Wikipedia is hands-down my most visited webpage. I look up TV shows while I'm watching them (and inevitably get spoiled). I live for discovering a page with a title that starts "List of..." I look up stuff I know because I'm never sure that I'm remembering it correctly. I look up stuff I know just to learn more. Some recent faves:

Time formatting and storage bugs

Beginning 14 September 30,828, Windows will not accept dates beyond this day and on startup, it will display an error regarding "invalid system time" in NTFS. This is because the FILETIME value in Windows, which is a 64-bit value corresponding to the number of 100-nanosecond intervals since 1 January 1601, 00:00:00.0000000 UTC, will overflow its maximum possible value on that day at 02:48:05.4775808 UTC.

Warn your great x n grandkids.

List of common misconceptions

I like to dip into this list every once in a while. I still haven't read the whole thing, but I have corrected some ideas I believed to be true. The best part, tho, is I've learned about dumb shit that other people believed (my blessed facts versus their barbarous trivia).

A Modest Proposal

I've been teaching "Proposal," so I've had this page open in a tab just for reference, and each time I look, I learn something new. It's a surprisingly comprehensive page. Sometimes you'll look up something you consider well-known, but find just a few paragraphs, and wish for more. This page is a delightful onion of facts and references.

List of lists of lists

List of lists of lists: This article itself is a list of lists, so it contains itself (see recursion)

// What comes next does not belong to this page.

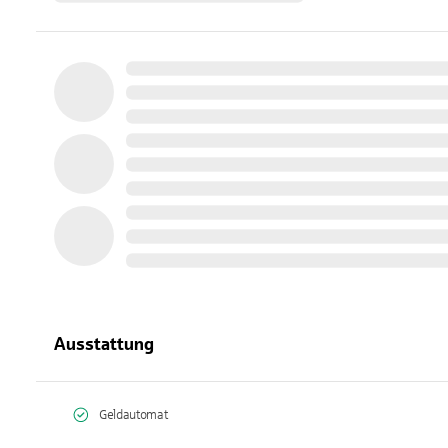
Ausstattung
Geldautomat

Does what it says on the box. To be quite honest, I just put "list of lists" in the search box not actually expecting to find it. What a treasure trove. Make a pot of tea and settle in.

Fossil word

A list of words which don't exist in common usage outside of an idiom. I come across so many of these as an English teacher, when a student asks how to write a sentence using a newly-learned word, and all I can think of is a single example because there's just one way we say it.